Conflict, Culture, and Mental Health
Date and time
Location
Online event
Conflict, Culture, and Mental Health: what anthropological investigations reveal about depression and suicidality
About this event
The Centre for Urban Mental Health is organizing a series of online lectures to highlight expertise and current thinking on complexity science and urban mental health.
At the Centre for Urban Mental Health, we aim to unravel new pathways to improve urban mental health that takes into account the complexities and dynamics of mental health problems and mental health disorders in an urban environment.
Schedule:
Presentation: 30 minutes
Q & A: 15 - 20 minutes
The Q & A session will be based on questions from the audience.
About Dr. Kristen Syme:
Dr. Kristen Syme has a PhD in evolutionary anthropology from Washington State University, and is a postdoc at VU Amsterdam in the Netherlands.
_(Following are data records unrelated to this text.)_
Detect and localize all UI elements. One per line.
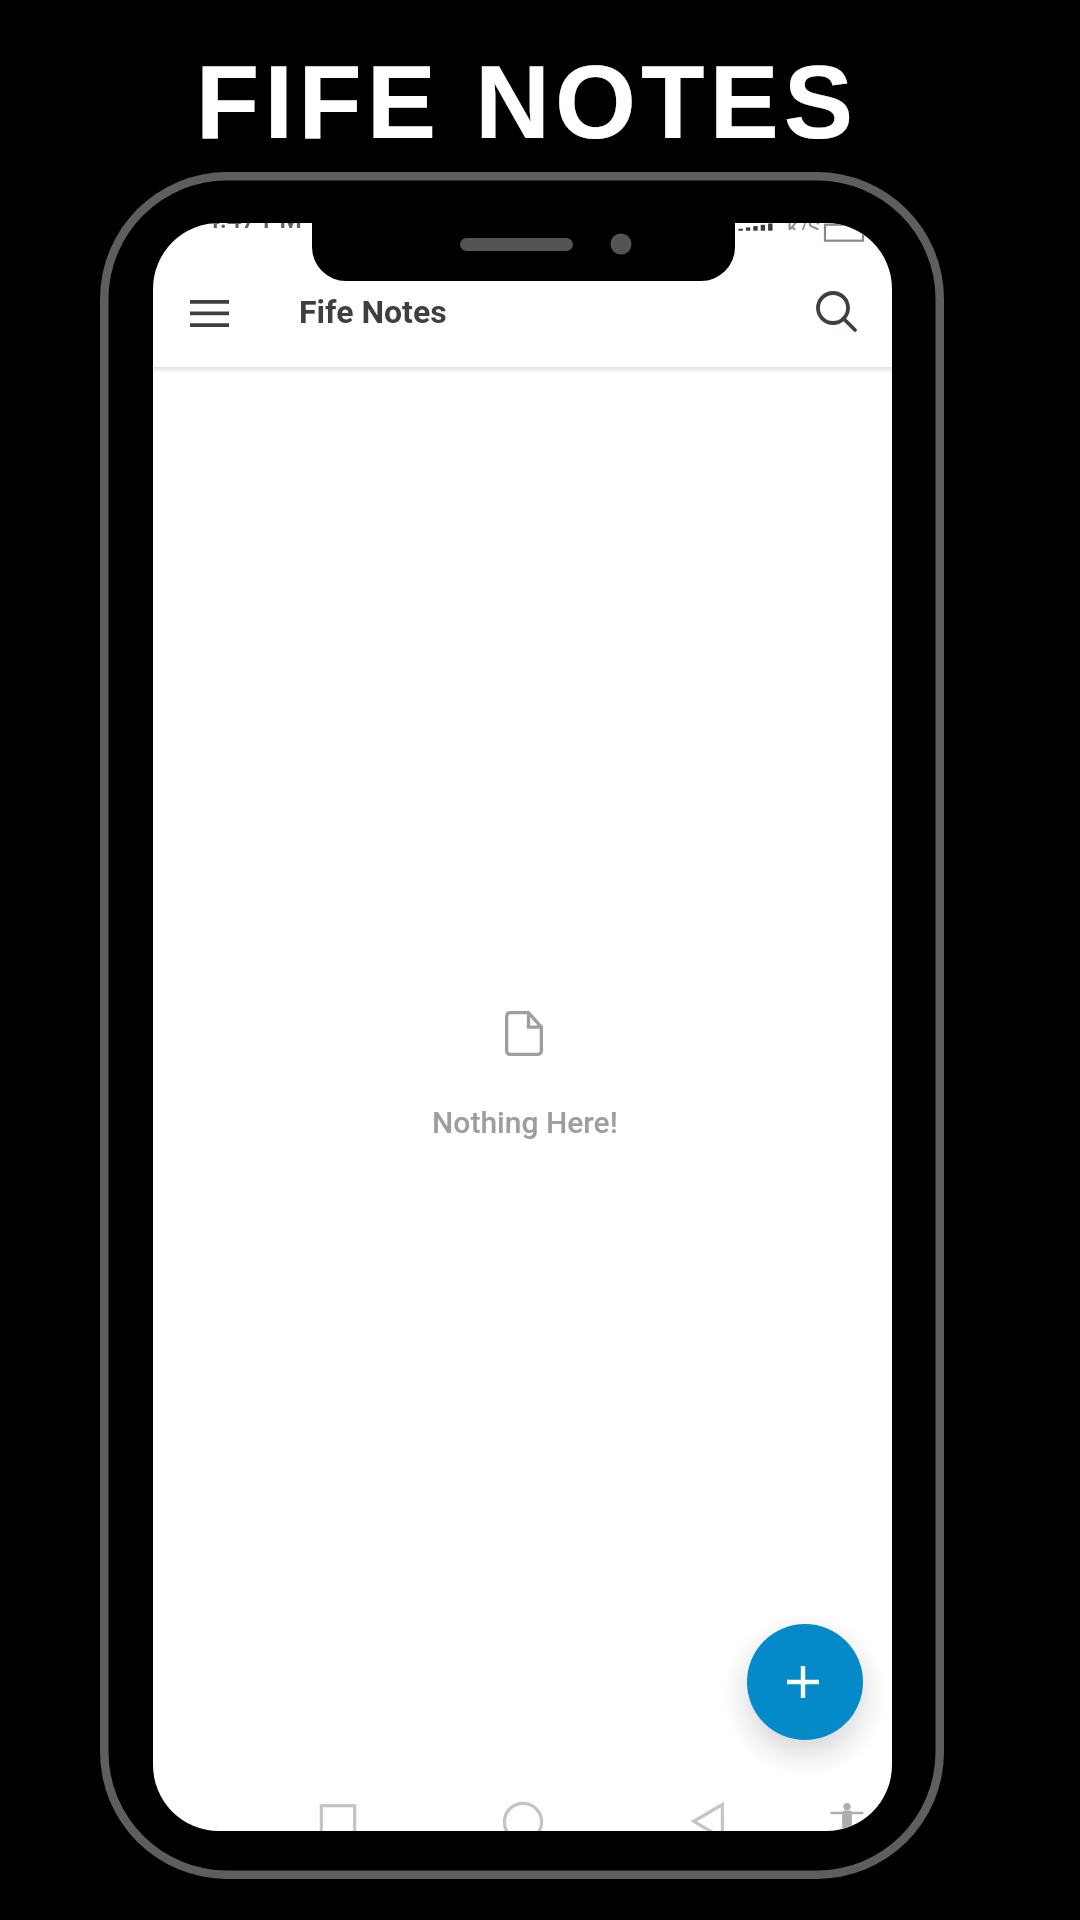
button[interactable]: Add note [747, 1624, 863, 1740]
button[interactable]: Back [664, 1783, 752, 1830]
staticText: Fife Notes [299, 293, 447, 331]
staticText: 4:47 PM [205, 223, 303, 228]
button[interactable]: Home [479, 1783, 567, 1830]
staticText: K/S [787, 223, 820, 230]
staticText: FIFE NOTES [0, 44, 1067, 160]
staticText: Nothing Here! [432, 1105, 618, 1140]
button[interactable]: Open navigation menu [170, 281, 249, 345]
button[interactable]: Search [801, 278, 881, 358]
button[interactable]: Accessibility menu [803, 1783, 891, 1830]
button[interactable]: Recent apps [294, 1783, 382, 1830]
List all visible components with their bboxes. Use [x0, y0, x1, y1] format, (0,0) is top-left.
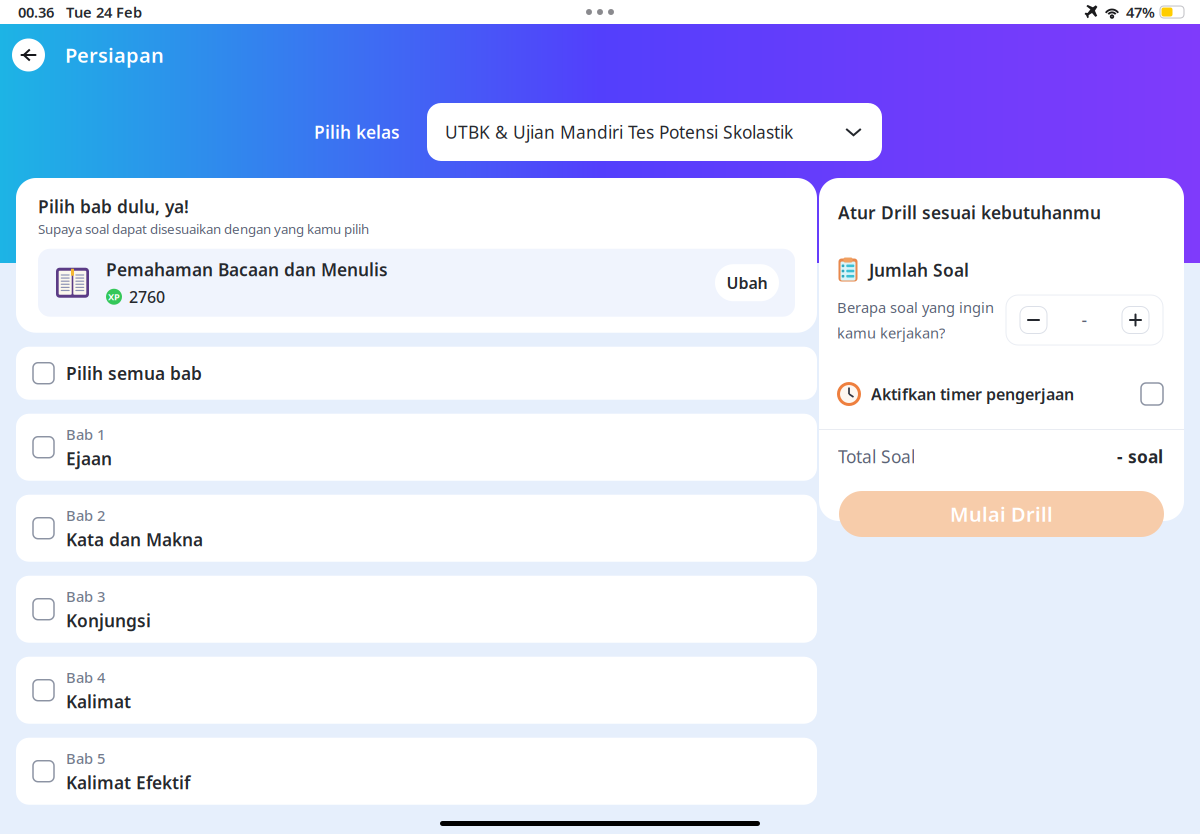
button[interactable]: Bab 2 [16, 495, 817, 562]
button[interactable]: Aktifkan timer pengerjaan [819, 377, 1184, 411]
staticText: 2760 [129, 286, 165, 307]
staticText: kamu kerjakan? [837, 323, 945, 342]
staticText: Mulai Drill [950, 501, 1053, 527]
staticText: Pilih bab dulu, ya! [38, 195, 189, 218]
button[interactable]: Bab 5 [16, 738, 817, 805]
staticText: XP [108, 290, 120, 303]
staticText: Total Soal [838, 445, 915, 468]
staticText: Kata dan Makna [66, 528, 203, 551]
staticText: Atur Drill sesuai kebutuhanmu [838, 201, 1101, 224]
staticText: Bab 4 [66, 668, 105, 687]
staticText: Ubah [726, 272, 768, 293]
staticText: Tue 24 Feb [66, 2, 142, 22]
staticText: Pemahaman Bacaan dan Menulis [106, 258, 388, 281]
button[interactable]: Bab 1 [16, 414, 817, 481]
button[interactable]: Bab 4 [16, 657, 817, 724]
staticText: Jumlah Soal [869, 258, 969, 282]
staticText: 00.36 [18, 2, 54, 22]
staticText: Bab 5 [66, 748, 105, 768]
button[interactable]: Bab 3 [16, 576, 817, 643]
staticText: Bab 3 [66, 586, 105, 606]
button[interactable]: UTBK & Ujian Mandiri Tes Potensi Skolast… [427, 103, 882, 161]
staticText: Berapa soal yang ingin [837, 298, 994, 317]
staticText: Konjungsi [66, 609, 151, 632]
button[interactable]: Kurangi [1020, 306, 1047, 334]
staticText: Ejaan [66, 447, 112, 470]
staticText: - soal [1117, 445, 1163, 468]
staticText: Kalimat Efektif [66, 771, 190, 794]
button[interactable]: Back [12, 38, 45, 72]
button[interactable]: Tambah [1122, 306, 1149, 334]
button[interactable]: Mulai Drill [839, 491, 1164, 537]
button[interactable]: Ubah [715, 264, 779, 301]
staticText: Bab 1 [66, 424, 105, 444]
staticText: Aktifkan timer pengerjaan [871, 383, 1074, 405]
button[interactable]: Pilih semua bab [16, 347, 817, 400]
staticText: Pilih kelas [314, 120, 400, 144]
staticText: Supaya soal dapat disesuaikan dengan yan… [38, 220, 369, 238]
staticText: Pilih semua bab [66, 362, 202, 385]
staticText: - [1082, 308, 1088, 332]
staticText: UTBK & Ujian Mandiri Tes Potensi Skolast… [445, 120, 793, 144]
staticText: Kalimat [66, 690, 131, 713]
staticText: Bab 2 [66, 506, 105, 525]
staticText: 47% [1126, 2, 1155, 22]
staticText: Persiapan [65, 42, 164, 68]
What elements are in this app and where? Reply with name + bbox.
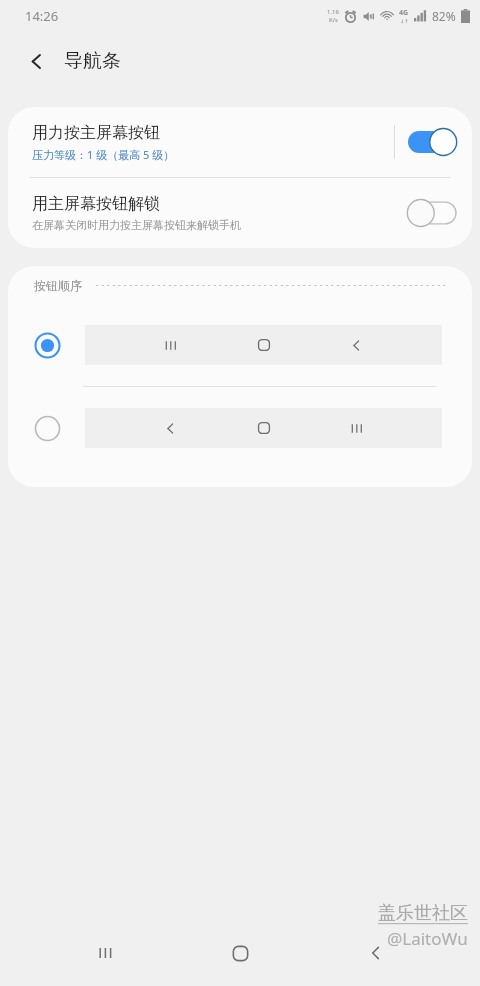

Her research interests broadly concern the evolved interpersonal functions of psychological and behavioral phenomena. Her MA thesis tested two evolutionary models of suicidal behavior against the ethnographic record, and her dissertation research is a continuation of this project. She is presently conducting an exploratory investigation on bargaining strategies and parent-offspring conflict with an immigrant Micronesian population in the Vancouver WA/Portland, OR area.
Abstract:
Popular Western narratives of depression frame it as a disease that is caused by a ‘chemical imbalance’ in the brain. This model, however, is not supported by empirical evidence. Data from western and non-western societies instead indicate that depression and suicidality are closely associated with, and likely caused by, adversity, conflict, and powerlessness. A cross-cultural investigation of suicidality further revealed that suicide threats, attempts, and deaths were usually preceded by conflicts, such as forced or thwarted marriages, with powerful others such as elder kinsmen. Taking an evolutionary theoretical approach, together with her collaborators she has proposed that depression and suicidality are functional responses to conflict and adversity that, like pain, indicate the presence of threats and motivate change in social partners. Across societies, psychological distress is often treated in the context of public rituals that draw attention to common conflicts and the social vulnerability of the distressed. Furthermore, often the powerful with whom the distressed are in conflict provide material compensation. Dr. Kristen Syme discusses the implications of these findings for depression and suicidality in Western settings.